Friday, October 18, 2013

And it's started...



Back I go to getting IV pain meds to help my lupron migraines. I spoke too soon a few days ago thinking I would be ok for this round of lupron injections. Wrong!!! Got a migraine yesterday that I was Abe to relieve with immitrex but over the night it came back 2-3 times as strong!!!!! 

By the way I officially think that I cannot be held responsible for my words or thoughts today because my current bag is full of benedryl and an anti seizure med and I am starting to feel really loopy!!! Guess this is it for today...room is kind of spinning, or at least I am! 

Wow

Thursday, October 17, 2013

I'm getting over this

So I'm kind of over this all today. I feel like this whole IVF process takes a lot bigger toll on my psyche than anything I've done before, not to mention physically. I feel like if I knew it would work  I would be a lot less whiny about it, but I have no idea if my one little embryo will survive the thaw and that's frustrating. On the other hand, I don't know if I can just "give up" on trying to do everything I can to have a baby. Ahh. Ok rant over. I guess I just need to vent every so often. There are very few people in my life who even have a fraction of a clue of what I'm going through right now physically and emotionally but I do appreciate everyone's support. 

Day 6 of lupron injections and had my first migraine. Feeling better after a dose of immitrex. Starting to feel like I'm losing complete control over my emotions. Feeling more weepy and short tempered.  Hot flashes are starting at night and I haven't been sleeping too well. All in all, still doing much better than last cycle. 

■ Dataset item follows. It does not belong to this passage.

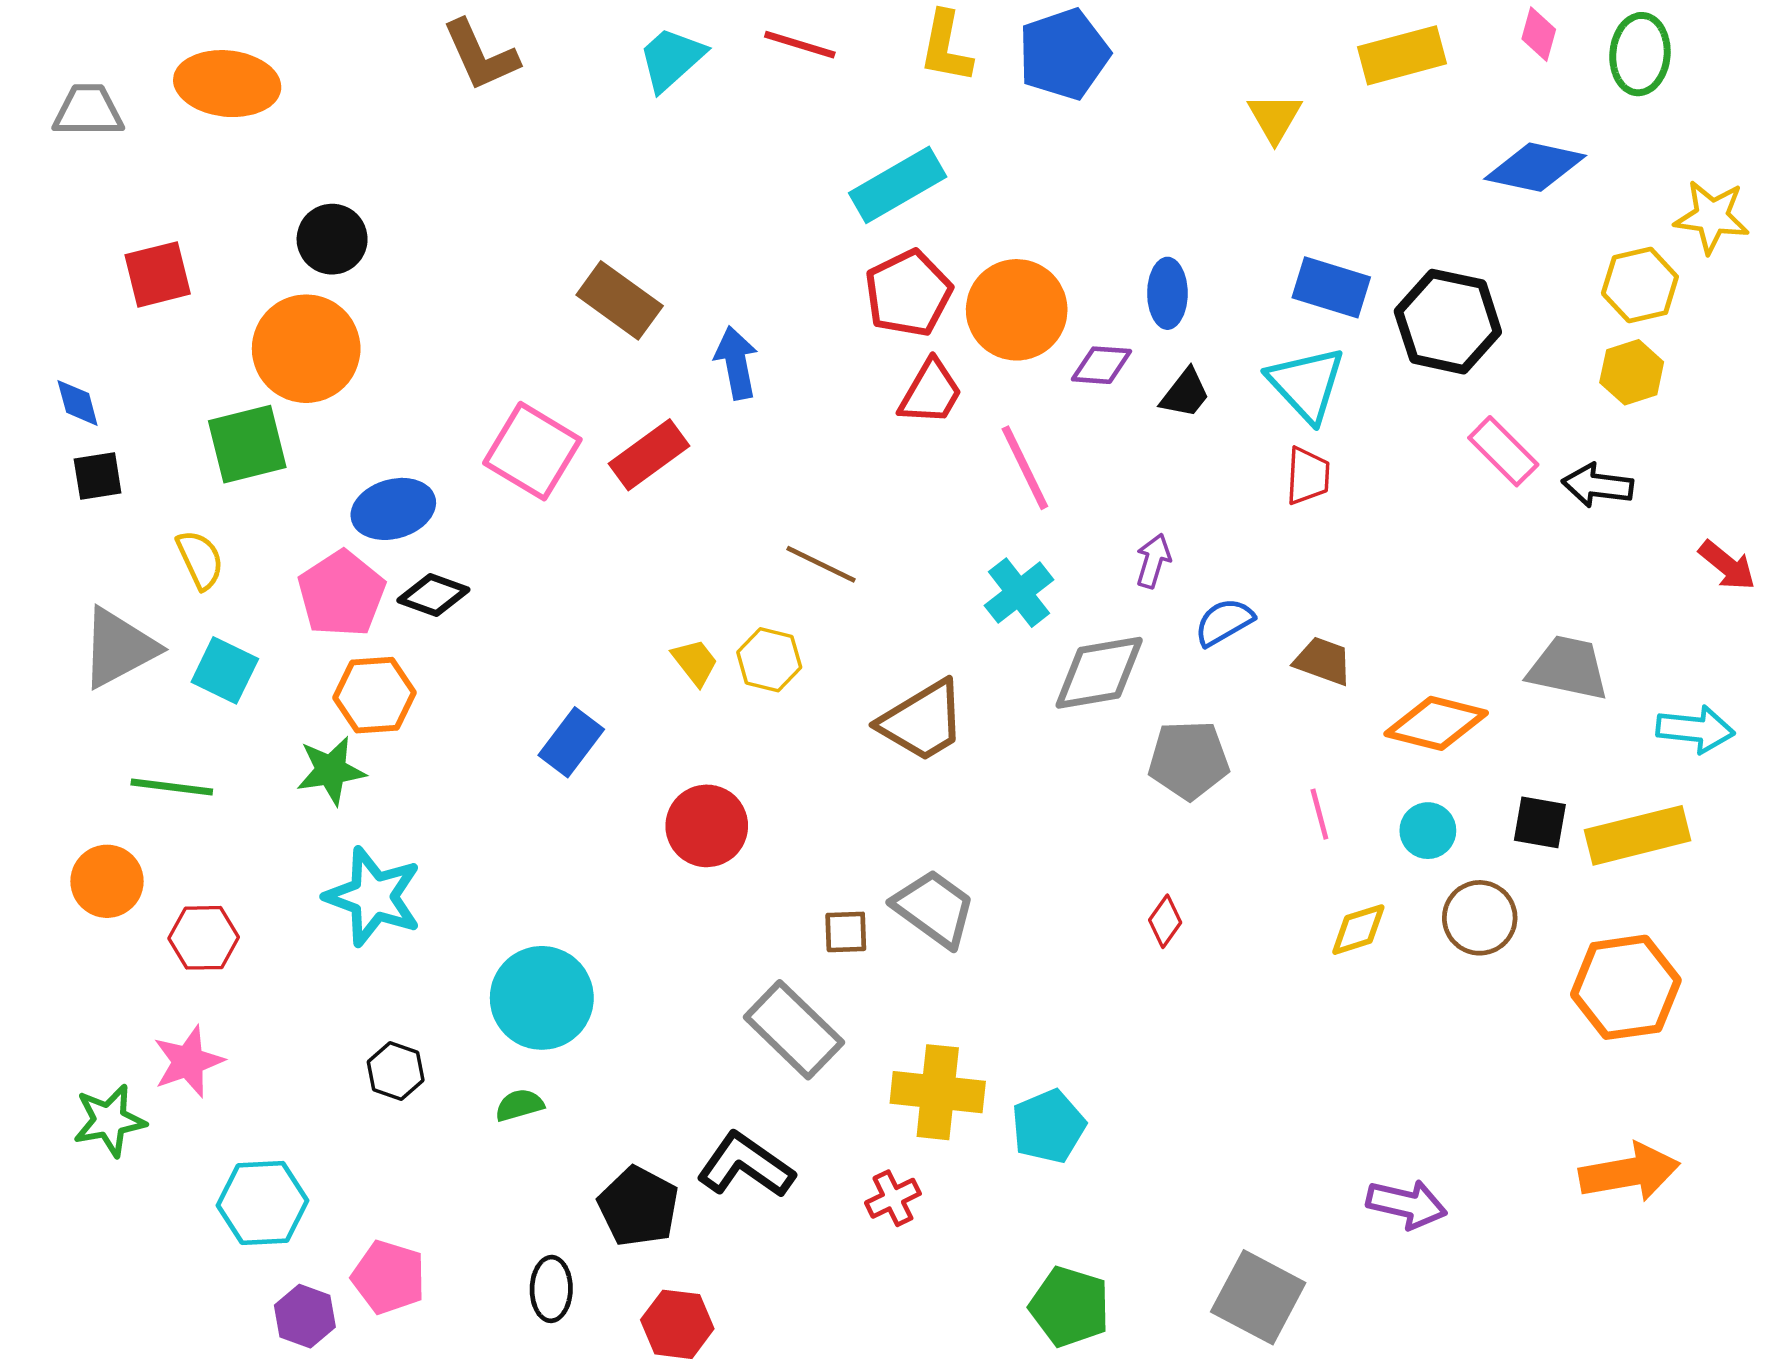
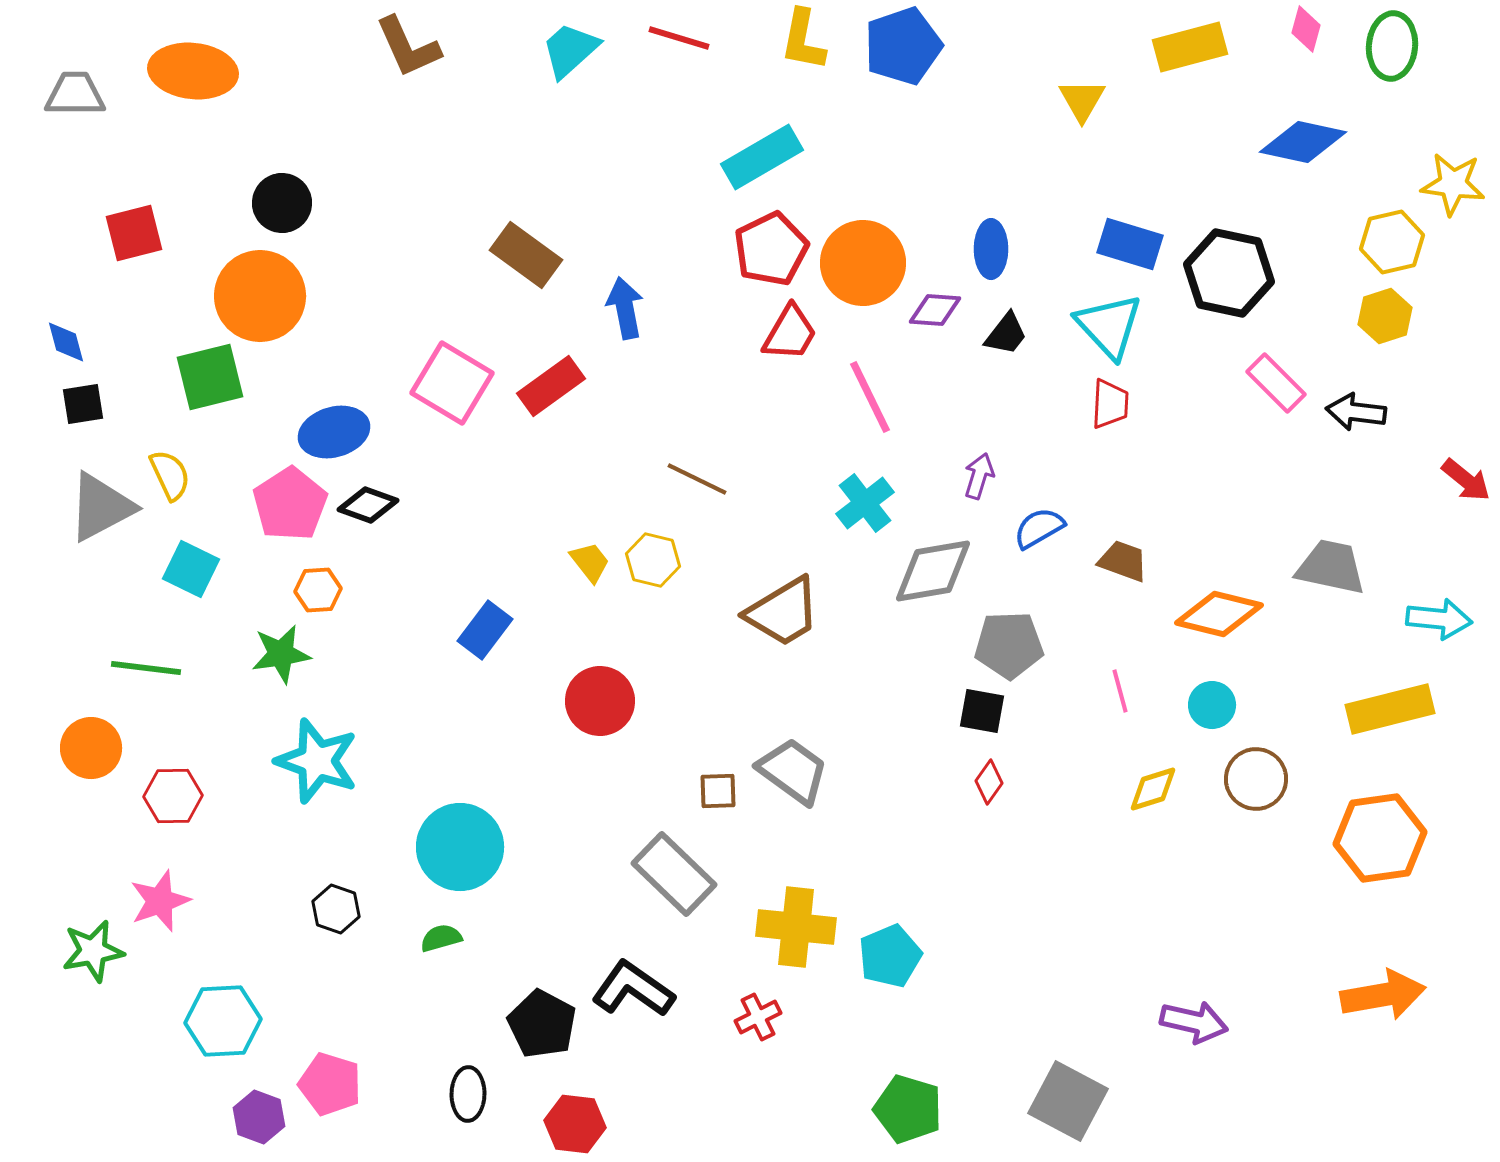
gray triangle: (119, 648) -> (101, 507), moved
orange hexagon: (374, 695) -> (318, 590), size x0.7
black square: (1540, 822) -> (982, 711), moved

We are having a Halloween party tomorrow night, which is going to be super fun! I wish my sister could be here but on the plus side this is something I wouldn't be able to do if I were pregnant now or if I had a 5 month old baby so hey! Party hardy!! 

Tuesday, October 15, 2013

Sorry!!

Hi! I got yelled at by my sister today for having not posted in a while. I guess I was just enjoying a few weeks of not constantly thinking about IVF and medication schedules and such. I guess I have to do some catch up! Well, I was able to convince the doctor to let me try prepping for a frozen cycle without taking the pill. It's been (so far) the best thing ever. There have been all these days where I have almost gotten a headache but didn't. Last cycle I would have been debilitated from migraines. Also, I've been taking lupron again (and we all know how much I absolutely hated this medication last cycle). Well guess what? So far I'm handling it!!! Let's not get too excited or anything, though...I'm on it until October 30th and in the mean time I will soon start to have to take estrogen pills. 

I can't wait to remember to take a picture of my new progesterone needles to show you all. They are at least 3 times larger than my normal lupron needles. I'm very apprehensive about these injections. First off, I have to take them in the butt. Second, I can't do them myself. ... ... So I will have to somehow teach my husband, who has never injected anything at all before and kinda has no small motor skills, to inject me in the ASS with a 3 inch long Needle!!! Stay tuned, folks...that will be an interesting post!!

In the mean time I have been slowly adjusting to the new school year. We are about 7 weeks in. It's still pretty busy but I feel like this year is just going to be crazy. I have been hanging out with friends in my spare time and just, ya know...making memories!!